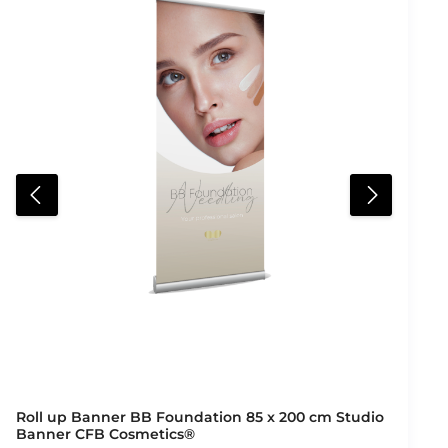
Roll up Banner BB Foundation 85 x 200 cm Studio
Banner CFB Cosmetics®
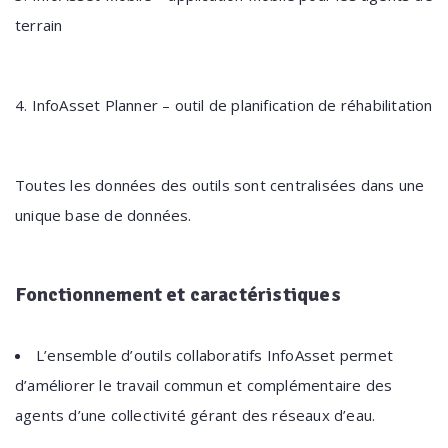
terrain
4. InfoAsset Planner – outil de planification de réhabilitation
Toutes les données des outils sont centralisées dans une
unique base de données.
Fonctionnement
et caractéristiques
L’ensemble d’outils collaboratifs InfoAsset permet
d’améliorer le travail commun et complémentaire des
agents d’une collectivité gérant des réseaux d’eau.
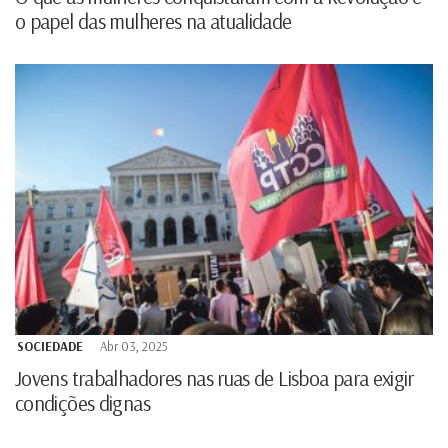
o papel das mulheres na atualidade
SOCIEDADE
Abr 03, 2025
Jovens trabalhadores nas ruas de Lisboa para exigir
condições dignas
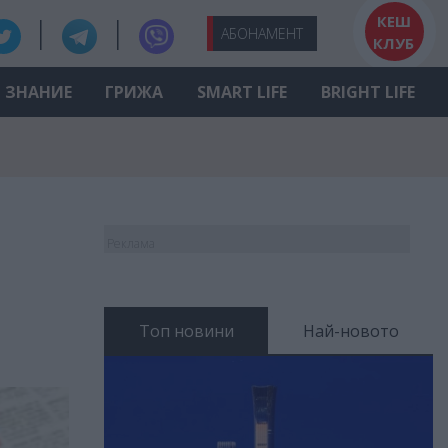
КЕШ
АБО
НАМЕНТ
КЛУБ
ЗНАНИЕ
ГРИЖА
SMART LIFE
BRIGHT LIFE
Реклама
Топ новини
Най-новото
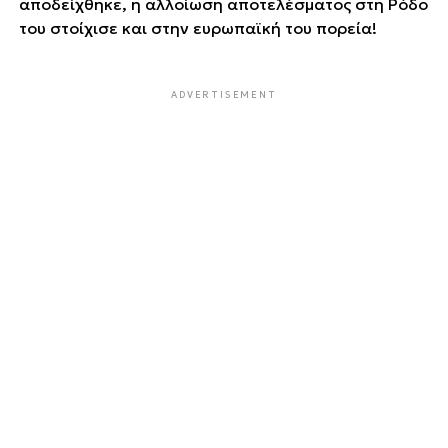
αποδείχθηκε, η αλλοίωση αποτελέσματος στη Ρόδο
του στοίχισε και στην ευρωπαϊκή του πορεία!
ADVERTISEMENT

____

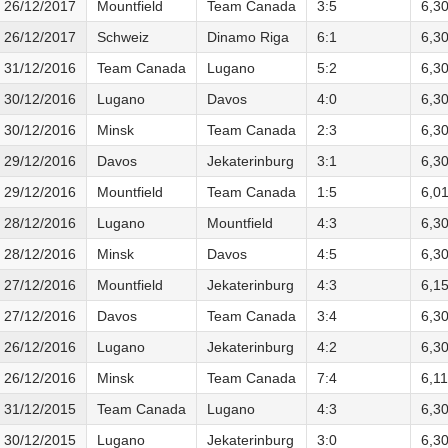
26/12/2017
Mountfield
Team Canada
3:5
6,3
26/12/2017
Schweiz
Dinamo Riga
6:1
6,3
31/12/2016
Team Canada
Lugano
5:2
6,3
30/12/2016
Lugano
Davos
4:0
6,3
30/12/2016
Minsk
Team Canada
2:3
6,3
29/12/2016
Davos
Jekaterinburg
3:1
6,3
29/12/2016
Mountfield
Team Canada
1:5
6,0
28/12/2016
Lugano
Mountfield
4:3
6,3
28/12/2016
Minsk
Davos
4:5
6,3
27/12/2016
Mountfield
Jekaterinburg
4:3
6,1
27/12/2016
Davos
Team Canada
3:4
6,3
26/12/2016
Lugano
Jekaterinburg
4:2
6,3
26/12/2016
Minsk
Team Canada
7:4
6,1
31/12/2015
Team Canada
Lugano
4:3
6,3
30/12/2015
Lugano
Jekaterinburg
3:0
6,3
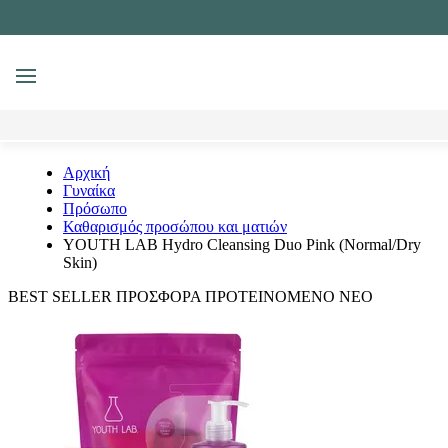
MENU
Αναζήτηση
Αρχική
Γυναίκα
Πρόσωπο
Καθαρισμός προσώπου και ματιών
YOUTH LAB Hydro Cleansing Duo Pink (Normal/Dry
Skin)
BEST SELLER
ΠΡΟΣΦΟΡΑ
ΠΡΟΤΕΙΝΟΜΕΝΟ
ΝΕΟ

____

**EXERCISE AIM**
Report the number of lines above containing the word "données", with no other text.

**RESULT OF THIS TASK**
2